[Excerpts from a dataset]
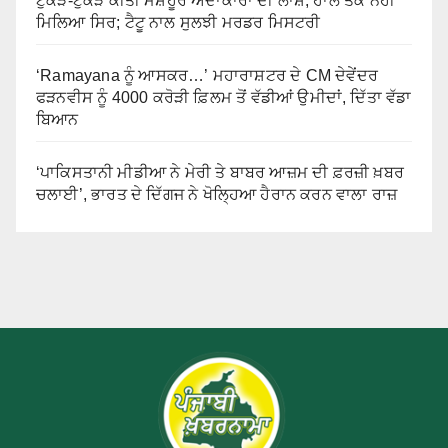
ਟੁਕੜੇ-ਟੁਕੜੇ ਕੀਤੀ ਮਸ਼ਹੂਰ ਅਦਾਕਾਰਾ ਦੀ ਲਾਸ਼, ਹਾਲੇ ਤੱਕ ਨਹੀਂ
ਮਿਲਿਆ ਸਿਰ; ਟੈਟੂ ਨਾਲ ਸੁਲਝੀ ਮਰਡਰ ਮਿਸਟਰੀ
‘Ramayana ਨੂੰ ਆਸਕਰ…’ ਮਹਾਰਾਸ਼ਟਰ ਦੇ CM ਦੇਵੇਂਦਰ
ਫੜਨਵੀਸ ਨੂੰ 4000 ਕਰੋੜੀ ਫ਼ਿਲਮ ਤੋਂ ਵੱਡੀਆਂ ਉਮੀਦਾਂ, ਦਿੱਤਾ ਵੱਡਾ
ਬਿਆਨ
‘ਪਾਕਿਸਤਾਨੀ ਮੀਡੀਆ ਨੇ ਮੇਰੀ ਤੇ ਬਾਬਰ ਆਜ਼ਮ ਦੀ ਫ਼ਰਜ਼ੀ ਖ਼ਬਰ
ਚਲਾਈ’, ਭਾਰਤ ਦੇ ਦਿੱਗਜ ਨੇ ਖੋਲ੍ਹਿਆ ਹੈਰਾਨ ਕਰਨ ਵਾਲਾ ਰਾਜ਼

--

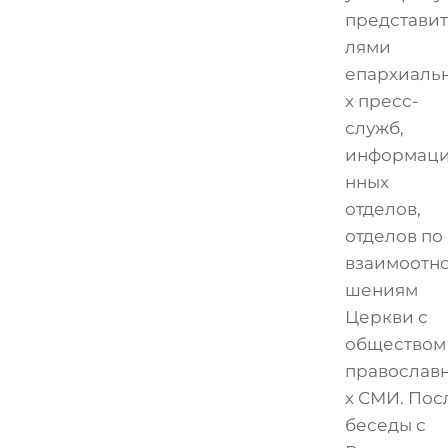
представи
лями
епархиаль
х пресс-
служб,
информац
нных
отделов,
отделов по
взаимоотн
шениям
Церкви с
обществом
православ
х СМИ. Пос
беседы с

WHAT YOU NEED TO DO: Could you transcribe the entries above word for word, from the line with "ਟੁਕੜੇ-ਟੁਕੜੇ ਕੀਤੀ ਮਸ਼ਹੂਰ" down to the line with "ਚਲਾਈ’, ਭਾਰਤ ਦੇ", keeping both?

EXERCISE SOLUTION:
ਟੁਕੜੇ-ਟੁਕੜੇ ਕੀਤੀ ਮਸ਼ਹੂਰ ਅਦਾਕਾਰਾ ਦੀ ਲਾਸ਼, ਹਾਲੇ ਤੱਕ ਨਹੀਂ
ਮਿਲਿਆ ਸਿਰ; ਟੈਟੂ ਨਾਲ ਸੁਲਝੀ ਮਰਡਰ ਮਿਸਟਰੀ
‘Ramayana ਨੂੰ ਆਸਕਰ…’ ਮਹਾਰਾਸ਼ਟਰ ਦੇ CM ਦੇਵੇਂਦਰ
ਫੜਨਵੀਸ ਨੂੰ 4000 ਕਰੋੜੀ ਫ਼ਿਲਮ ਤੋਂ ਵੱਡੀਆਂ ਉਮੀਦਾਂ, ਦਿੱਤਾ ਵੱਡਾ
ਬਿਆਨ
‘ਪਾਕਿਸਤਾਨੀ ਮੀਡੀਆ ਨੇ ਮੇਰੀ ਤੇ ਬਾਬਰ ਆਜ਼ਮ ਦੀ ਫ਼ਰਜ਼ੀ ਖ਼ਬਰ
ਚਲਾਈ’, ਭਾਰਤ ਦੇ ਦਿੱਗਜ ਨੇ ਖੋਲ੍ਹਿਆ ਹੈਰਾਨ ਕਰਨ ਵਾਲਾ ਰਾਜ਼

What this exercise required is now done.